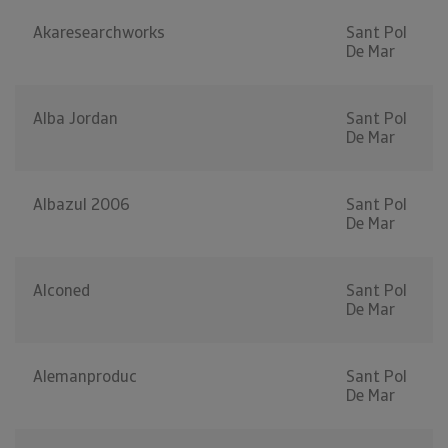
Akaresearchworks
Sant Pol
De Mar
Alba Jordan
Sant Pol
De Mar
Albazul 2006
Sant Pol
De Mar
Alconed
Sant Pol
De Mar
Alemanproduc
Sant Pol
De Mar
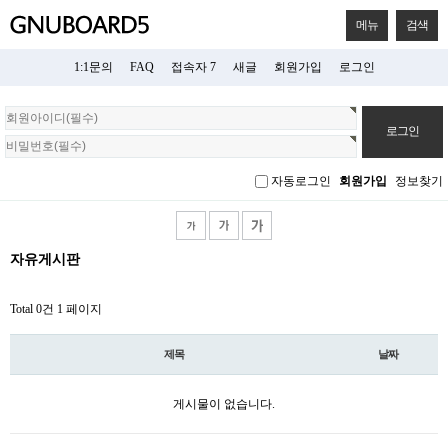
메뉴
검색
1:1문의
FAQ
접속자 7
새글
회원가입
로그인
회
원
로
그
자동로그인
회원가입
정보찾기
인
자유게시판
Total 0건
1 페이지
제목
날짜
게시물이 없습니다.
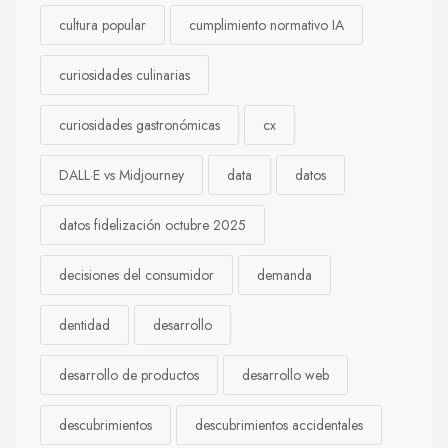
cultura popular
cumplimiento normativo IA
curiosidades culinarias
curiosidades gastronómicas
cx
DALL·E vs Midjourney
data
datos
datos fidelización octubre 2025
decisiones del consumidor
demanda
dentidad
desarrollo
desarrollo de productos
desarrollo web
descubrimientos
descubrimientos accidentales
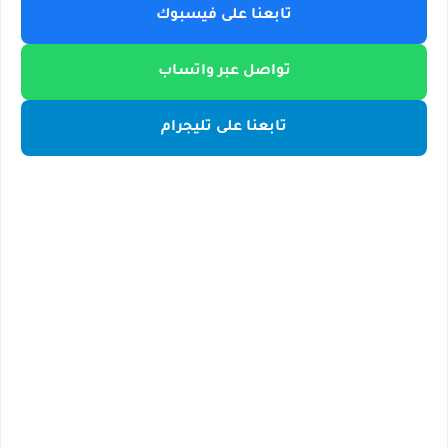
تابعنا على فيسبوك
تواصل عبر واتساب
تابعنا على تليجرام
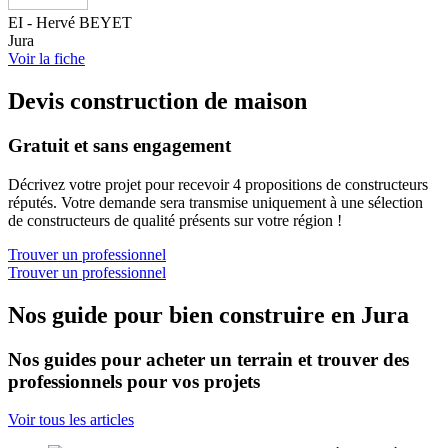
EI - Hervé BEYET
Jura
Voir la fiche
Devis construction de maison
Gratuit et sans engagement
Décrivez votre projet pour recevoir 4 propositions de constructeurs
réputés. Votre demande sera transmise uniquement à une sélection
de constructeurs de qualité présents sur votre région !
Trouver un professionnel
Trouver un professionnel
Nos guide pour bien construire en Jura
Nos guides pour acheter un terrain et trouver des
professionnels pour vos projets
Voir tous les articles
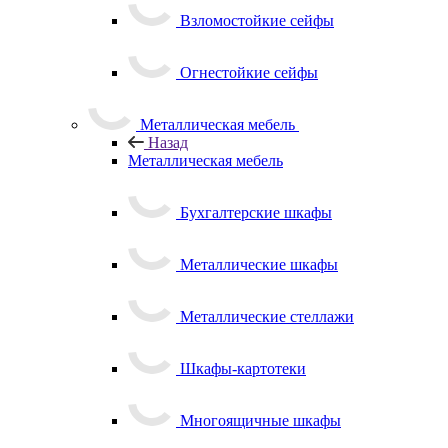
Взломостойкие сейфы
Огнестойкие сейфы
Металлическая мебель
Назад
Металлическая мебель
Бухгалтерские шкафы
Металлические шкафы
Металлические стеллажи
Шкафы-картотеки
Многоящичные шкафы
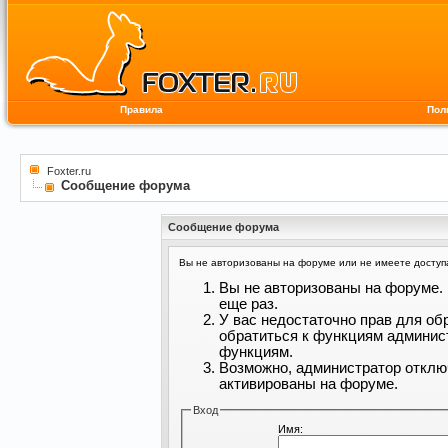
Правила
Пол
Foxter.ru
Сообщение форума
Сообщение форума
Вы не авторизованы на форуме или не имеете доступа 
Вы не авторизованы на форуме. 
еще раз.
У вас недостаточно прав для об
обратиться к функциям админис
функциям.
Возможно, администратор отклю
активированы на форуме.
Вход
Имя:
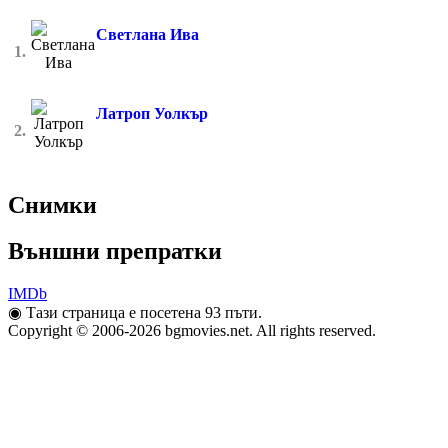
Светлана Ива
1.
Латроп Уолкър
2.
Снимки
Външни препратки
IMDb
◉
Тази страница е посетена 93 пъти.
Copyright © 2006-2026 bgmovies.net. All rights reserved.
====================
* _Problem to work on_: Please repeat the listing precisely, excluding the pictures it contains.

* _Solution for this task_:
Akaresearchworks
Sant Pol
De Mar
Alba Jordan
Sant Pol
De Mar
Albazul 2006
Sant Pol
De Mar
Alconed
Sant Pol
De Mar
Alemanproduc
Sant Pol
De Mar
메뉴
검색
1:1문의
FAQ
접속자 7
새글
회원가입
로그인
회
원
로
그
자동로그인
회원가입
정보찾기
인
자유게시판
Total 0건
1 페이지
제목
날짜
게시물이 없습니다.
cultura popular
cumplimiento normativo IA
curiosidades culinarias
curiosidades gastronómicas
cx
DALL·E vs Midjourney
data
datos
datos fidelización octubre 2025
decisiones del consumidor
demanda
dentidad
desarrollo
desarrollo de productos
desarrollo web
descubrimientos
descubrimientos accidentales
تابعنا على فيسبوك
تواصل عبر واتساب
تابعنا على تليجرام
EI - Hervé BEYET
Jura
Voir la fiche
Devis construction de maison
Gratuit et sans engagement
Décrivez votre projet pour recevoir 4 propositions de constructeurs
réputés. Votre demande sera transmise uniquement à une sélection
de constructeurs de qualité présents sur votre région !
Trouver un professionnel
Trouver un professionnel
Nos guide pour bien construire en Jura
Nos guides pour acheter un terrain et trouver des
professionnels pour vos projets
Voir tous les articles
Взломостойкие сейфы
Огнестойкие сейфы
Металлическая мебель
Назад
Металлическая мебель
Бухгалтерские шкафы
Металлические шкафы
Металлические стеллажи
Шкафы-картотеки
Многоящичные шкафы
Правила
Пол
Foxter.ru
Сообщение форума
Сообщение форума
Вы не авторизованы на форуме или не имеете доступа 
Вы не авторизованы на форуме. 
еще раз.
У вас недостаточно прав для об
обратиться к функциям админис
функциям.
Возможно, администратор отклю
активированы на форуме.
Вход
Имя:
Светлана Ива
1.
Латроп Уолкър
2.
Снимки
Външни препратки
IMDb
◉
Тази страница е посетена 93 пъти.
Copyright © 2006-2026 bgmovies.net. All rights reserved.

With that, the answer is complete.